As The Nashville Statement began to trend today on Twitter, we began to see a lot of support gathering for the statement. We also began to see a great deal of criticism and more than a few questions. All of this was to be expected. This will be an ongoing conversation going forward, and we will be engaging the substantive issues at stake in the days ahead in this space. But I wanted to take an opportunity to address three items that have come up today—two mundane points and one substantive.

1. Timing

I have been asked numerous times today why this statement and why now? We began planning this statement months ago. In fact, when I accepted the position as president of CBMW over a year ago, I announced what we planned to do:

Evangelicals [need] to come together to produce a new statement of conviction concerning these current challenges. This will be hard work and will likely take some time. But it will be worth the effort to produce a statement of evangelical unity on these matters that can serve as a reference point for churches and Christian organizations that are looking for confessional language on these issues. We will need all hands on deck for this effort, and I am hopeful that a broad coalition of like-minded brothers and sisters will come together to have a hand in this work. I am confident that we can achieve this.

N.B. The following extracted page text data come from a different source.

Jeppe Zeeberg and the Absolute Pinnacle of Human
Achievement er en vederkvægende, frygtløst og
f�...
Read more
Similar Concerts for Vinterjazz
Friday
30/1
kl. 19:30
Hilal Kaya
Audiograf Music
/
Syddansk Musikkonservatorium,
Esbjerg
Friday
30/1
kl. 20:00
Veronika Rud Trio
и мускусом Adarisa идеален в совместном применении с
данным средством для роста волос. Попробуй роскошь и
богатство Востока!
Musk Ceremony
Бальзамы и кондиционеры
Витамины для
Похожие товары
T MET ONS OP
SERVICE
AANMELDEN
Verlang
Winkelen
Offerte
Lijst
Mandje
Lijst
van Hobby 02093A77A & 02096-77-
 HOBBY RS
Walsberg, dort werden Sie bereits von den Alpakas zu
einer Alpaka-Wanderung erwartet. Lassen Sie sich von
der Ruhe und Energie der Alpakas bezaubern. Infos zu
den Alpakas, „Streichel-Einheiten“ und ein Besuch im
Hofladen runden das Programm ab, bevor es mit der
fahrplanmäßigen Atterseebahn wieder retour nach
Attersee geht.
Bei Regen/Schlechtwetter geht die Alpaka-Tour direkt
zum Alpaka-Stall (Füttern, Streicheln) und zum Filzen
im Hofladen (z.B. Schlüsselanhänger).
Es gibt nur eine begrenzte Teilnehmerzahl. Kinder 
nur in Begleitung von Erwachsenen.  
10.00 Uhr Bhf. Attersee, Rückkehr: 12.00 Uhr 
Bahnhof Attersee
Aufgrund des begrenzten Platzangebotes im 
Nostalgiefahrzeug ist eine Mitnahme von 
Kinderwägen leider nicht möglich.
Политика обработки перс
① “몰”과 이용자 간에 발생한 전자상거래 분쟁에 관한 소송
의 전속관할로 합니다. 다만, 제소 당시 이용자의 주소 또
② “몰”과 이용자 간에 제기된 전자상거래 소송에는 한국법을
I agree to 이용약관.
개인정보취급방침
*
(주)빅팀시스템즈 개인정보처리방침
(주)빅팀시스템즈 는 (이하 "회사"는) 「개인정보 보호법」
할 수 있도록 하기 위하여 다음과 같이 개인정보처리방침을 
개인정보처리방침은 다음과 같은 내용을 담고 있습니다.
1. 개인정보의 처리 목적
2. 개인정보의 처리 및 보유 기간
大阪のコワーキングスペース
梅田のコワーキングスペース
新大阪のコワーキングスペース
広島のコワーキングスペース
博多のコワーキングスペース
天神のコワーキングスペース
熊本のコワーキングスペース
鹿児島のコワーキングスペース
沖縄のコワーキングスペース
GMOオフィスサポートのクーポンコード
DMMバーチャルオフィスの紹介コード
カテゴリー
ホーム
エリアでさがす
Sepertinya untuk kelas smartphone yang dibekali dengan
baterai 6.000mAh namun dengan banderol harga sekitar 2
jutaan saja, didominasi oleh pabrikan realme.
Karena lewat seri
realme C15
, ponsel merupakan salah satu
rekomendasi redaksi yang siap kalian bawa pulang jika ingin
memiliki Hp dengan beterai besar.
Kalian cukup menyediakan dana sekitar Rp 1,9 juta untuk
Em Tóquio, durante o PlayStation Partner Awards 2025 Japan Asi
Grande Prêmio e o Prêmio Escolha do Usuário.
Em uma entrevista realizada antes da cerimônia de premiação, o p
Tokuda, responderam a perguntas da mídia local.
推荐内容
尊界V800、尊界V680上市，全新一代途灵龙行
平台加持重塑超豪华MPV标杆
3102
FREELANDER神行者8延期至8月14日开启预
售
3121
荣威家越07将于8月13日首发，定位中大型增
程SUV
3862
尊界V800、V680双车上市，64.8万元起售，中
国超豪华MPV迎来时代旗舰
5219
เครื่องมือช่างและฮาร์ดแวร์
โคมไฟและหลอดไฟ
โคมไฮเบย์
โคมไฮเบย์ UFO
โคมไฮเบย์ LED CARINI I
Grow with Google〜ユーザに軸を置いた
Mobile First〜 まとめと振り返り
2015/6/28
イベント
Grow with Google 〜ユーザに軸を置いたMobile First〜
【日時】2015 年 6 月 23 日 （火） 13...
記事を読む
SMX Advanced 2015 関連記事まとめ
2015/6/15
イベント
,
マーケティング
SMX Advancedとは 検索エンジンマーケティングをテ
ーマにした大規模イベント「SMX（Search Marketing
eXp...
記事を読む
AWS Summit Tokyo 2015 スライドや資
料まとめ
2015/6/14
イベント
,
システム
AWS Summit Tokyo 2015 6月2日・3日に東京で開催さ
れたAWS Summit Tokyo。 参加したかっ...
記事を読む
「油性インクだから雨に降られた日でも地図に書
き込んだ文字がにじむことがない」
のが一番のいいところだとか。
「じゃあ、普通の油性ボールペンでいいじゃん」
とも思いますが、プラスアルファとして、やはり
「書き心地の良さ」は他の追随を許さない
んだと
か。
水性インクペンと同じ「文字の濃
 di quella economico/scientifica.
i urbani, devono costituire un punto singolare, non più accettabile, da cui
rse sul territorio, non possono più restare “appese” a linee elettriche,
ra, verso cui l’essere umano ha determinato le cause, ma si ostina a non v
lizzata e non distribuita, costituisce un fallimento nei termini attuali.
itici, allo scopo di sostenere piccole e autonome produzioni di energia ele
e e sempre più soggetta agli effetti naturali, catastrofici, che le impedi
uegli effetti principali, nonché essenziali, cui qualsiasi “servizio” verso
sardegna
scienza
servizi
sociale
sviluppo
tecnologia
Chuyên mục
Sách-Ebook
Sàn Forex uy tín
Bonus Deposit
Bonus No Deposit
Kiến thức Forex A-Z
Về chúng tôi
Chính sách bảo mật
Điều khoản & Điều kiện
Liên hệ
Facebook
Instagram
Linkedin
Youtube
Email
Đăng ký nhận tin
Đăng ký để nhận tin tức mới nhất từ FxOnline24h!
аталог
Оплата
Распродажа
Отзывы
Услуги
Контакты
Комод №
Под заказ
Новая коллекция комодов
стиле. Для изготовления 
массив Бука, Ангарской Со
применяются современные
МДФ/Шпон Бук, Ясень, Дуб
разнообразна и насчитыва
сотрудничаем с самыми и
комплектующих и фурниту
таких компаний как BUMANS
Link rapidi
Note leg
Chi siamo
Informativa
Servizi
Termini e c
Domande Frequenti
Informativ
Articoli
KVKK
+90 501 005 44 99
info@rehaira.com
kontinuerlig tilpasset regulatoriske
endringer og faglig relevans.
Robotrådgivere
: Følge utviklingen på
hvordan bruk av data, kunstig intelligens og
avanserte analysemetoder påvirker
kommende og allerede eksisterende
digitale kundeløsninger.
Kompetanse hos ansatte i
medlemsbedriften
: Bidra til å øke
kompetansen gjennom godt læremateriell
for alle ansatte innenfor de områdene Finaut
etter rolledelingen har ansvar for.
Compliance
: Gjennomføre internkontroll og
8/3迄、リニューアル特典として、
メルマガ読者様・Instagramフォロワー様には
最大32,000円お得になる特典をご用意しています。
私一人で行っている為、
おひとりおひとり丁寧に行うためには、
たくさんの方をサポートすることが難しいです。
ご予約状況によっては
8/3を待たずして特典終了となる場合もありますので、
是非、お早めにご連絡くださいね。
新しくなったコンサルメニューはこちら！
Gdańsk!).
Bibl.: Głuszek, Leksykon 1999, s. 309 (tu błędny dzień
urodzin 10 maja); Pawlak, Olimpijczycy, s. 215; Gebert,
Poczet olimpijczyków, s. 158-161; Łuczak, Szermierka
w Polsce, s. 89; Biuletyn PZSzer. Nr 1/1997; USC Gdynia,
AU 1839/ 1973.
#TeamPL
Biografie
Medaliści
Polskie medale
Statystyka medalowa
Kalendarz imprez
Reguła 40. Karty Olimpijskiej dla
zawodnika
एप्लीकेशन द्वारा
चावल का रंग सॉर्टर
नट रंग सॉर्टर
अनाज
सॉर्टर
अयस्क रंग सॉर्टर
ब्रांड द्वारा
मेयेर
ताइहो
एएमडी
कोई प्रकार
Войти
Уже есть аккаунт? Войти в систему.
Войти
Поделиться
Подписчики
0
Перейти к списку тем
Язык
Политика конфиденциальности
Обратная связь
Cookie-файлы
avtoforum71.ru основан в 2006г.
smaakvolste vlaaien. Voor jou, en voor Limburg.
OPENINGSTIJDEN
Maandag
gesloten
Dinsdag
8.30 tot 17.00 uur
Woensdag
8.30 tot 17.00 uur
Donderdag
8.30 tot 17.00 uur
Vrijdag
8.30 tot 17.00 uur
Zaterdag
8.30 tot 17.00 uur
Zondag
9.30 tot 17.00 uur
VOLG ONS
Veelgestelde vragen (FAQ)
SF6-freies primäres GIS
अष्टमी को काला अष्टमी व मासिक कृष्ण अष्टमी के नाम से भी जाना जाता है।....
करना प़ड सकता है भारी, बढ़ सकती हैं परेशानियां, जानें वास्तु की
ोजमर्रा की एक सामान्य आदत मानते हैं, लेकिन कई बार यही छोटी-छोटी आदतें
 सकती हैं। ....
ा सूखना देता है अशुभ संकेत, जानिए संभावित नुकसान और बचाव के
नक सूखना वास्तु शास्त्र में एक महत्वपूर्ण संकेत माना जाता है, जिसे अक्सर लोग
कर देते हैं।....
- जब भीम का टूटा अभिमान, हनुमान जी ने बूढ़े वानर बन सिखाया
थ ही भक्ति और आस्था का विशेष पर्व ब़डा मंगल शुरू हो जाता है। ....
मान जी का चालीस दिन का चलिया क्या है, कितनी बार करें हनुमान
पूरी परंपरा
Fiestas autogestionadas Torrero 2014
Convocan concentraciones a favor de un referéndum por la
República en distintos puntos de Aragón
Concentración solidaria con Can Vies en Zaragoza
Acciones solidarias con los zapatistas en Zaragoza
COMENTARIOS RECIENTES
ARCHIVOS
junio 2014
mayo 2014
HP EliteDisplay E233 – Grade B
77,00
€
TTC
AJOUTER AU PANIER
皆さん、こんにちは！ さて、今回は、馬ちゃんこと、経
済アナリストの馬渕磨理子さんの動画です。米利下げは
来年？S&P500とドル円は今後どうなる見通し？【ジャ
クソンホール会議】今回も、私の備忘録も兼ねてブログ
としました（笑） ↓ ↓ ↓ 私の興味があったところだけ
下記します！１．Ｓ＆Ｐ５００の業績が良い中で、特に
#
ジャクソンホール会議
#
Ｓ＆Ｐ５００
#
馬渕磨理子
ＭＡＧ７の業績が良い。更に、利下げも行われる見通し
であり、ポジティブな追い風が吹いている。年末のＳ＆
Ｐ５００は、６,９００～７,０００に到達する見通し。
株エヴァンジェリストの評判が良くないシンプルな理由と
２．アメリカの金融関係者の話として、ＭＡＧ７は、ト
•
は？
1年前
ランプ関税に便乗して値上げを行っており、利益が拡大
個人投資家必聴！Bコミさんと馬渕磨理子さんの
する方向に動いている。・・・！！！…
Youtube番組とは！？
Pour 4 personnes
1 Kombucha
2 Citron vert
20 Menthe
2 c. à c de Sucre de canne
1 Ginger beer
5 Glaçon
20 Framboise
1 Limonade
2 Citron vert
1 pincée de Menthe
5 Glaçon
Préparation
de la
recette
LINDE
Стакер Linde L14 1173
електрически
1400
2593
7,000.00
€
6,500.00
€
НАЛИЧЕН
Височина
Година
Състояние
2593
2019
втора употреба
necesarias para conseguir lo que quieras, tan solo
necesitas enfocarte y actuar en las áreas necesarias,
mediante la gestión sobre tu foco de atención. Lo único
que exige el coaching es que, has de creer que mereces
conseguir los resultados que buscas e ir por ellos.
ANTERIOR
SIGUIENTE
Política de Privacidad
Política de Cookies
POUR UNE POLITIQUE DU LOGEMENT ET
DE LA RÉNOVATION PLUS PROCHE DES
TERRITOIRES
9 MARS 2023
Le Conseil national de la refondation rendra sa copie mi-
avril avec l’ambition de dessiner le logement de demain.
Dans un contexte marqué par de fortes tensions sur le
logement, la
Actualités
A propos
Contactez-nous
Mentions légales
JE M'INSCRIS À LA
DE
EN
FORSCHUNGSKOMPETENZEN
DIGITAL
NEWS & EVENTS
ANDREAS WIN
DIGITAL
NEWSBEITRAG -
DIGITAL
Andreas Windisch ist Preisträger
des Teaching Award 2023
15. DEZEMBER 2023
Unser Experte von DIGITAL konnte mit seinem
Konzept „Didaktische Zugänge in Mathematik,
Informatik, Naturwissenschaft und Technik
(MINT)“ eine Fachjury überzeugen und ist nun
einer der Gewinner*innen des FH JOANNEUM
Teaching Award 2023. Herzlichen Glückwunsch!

About nine months ago, we began making plans to convene the meeting in partnership with the ERLC’s research institute (which is headed by my good friend Andrew Walker). The ERLC’s national conference is held annually in late August. So once ERLC agreed to host our meeting to finalize the draft, the date was set—August 25. We have been planning for this particular date for many months now.

2. Name

The mayor of Nashville sharply criticized The Nashville Statement today in large part because of the name. She tweeted:

The @CBMWorg's so-called "Nashville Statement" is poorly named and does not represent the inclusive values of the city & people of Nashville. 10:45 AM - Aug 29, 2017

A reporter in Nashville asked me to comment on the mayor’s tweet and why we chose the name we did. It’s a fair question, and here is the answer that I gave to the reporter. There is a long Christian tradition of naming doctrinal statements after the places where they were drawn up: The Nicene Creed (325), the Constantinopolitan Creed (381), the Chalcedonian Creed (451), etc. Even more recently, there was the Barmen Declaration (1934), The Chicago Statement on Biblical Inerrancy (1978), The Danvers Statement (1987), and the Manhattan Declaration (2009). There are countless other examples. In each case, the name simply indicates where the statements were drawn up. Whether The Nashville Statement will prove to be as enduring as those others remains to be seen. But that is the reason for the name. We were simply following a precedent set by many before us.

3. Article 10

I would say that by far, the most push-back that I have heard today has related to Article 10, which says this:

WE AFFIRM that it is sinful to approve of homosexual immorality or transgenderism and that such approval constitutes an essential departure from Christian faithfulness and witness.
WE DENY that the approval of homosexual immorality or transgenderism is a matter of moral indifference about which otherwise faithful Christians should agree to disagree.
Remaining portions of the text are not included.